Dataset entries
>>>>

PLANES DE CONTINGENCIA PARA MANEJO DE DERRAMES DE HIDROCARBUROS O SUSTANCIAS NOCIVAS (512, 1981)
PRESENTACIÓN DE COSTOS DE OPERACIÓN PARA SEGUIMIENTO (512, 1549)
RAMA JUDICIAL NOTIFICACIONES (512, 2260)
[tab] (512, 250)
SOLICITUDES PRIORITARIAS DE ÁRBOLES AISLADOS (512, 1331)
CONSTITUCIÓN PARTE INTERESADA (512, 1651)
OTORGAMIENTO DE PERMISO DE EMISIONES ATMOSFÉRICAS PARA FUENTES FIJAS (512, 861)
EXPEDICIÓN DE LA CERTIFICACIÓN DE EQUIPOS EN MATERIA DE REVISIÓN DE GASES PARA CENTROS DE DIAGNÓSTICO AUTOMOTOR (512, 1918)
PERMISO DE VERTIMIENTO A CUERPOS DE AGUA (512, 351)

<<<<

WORK TO COMPLETE> Nothing in the records may be altered; restate them word for word.

SOLVED EXERCISE>
PLANES DE CONTINGENCIA PARA MANEJO DE DERRAMES DE HIDROCARBUROS O SUSTANCIAS NOCIVAS (512, 1981)
PRESENTACIÓN DE COSTOS DE OPERACIÓN PARA SEGUIMIENTO (512, 1549)
RAMA JUDICIAL NOTIFICACIONES (512, 2260)
[tab] (512, 250)
SOLICITUDES PRIORITARIAS DE ÁRBOLES AISLADOS (512, 1331)
CONSTITUCIÓN PARTE INTERESADA (512, 1651)
OTORGAMIENTO DE PERMISO DE EMISIONES ATMOSFÉRICAS PARA FUENTES FIJAS (512, 861)
EXPEDICIÓN DE LA CERTIFICACIÓN DE EQUIPOS EN MATERIA DE REVISIÓN DE GASES PARA CENTROS DE DIAGNÓSTICO AUTOMOTOR (512, 1918)
PERMISO DE VERTIMIENTO A CUERPOS DE AGUA (512, 351)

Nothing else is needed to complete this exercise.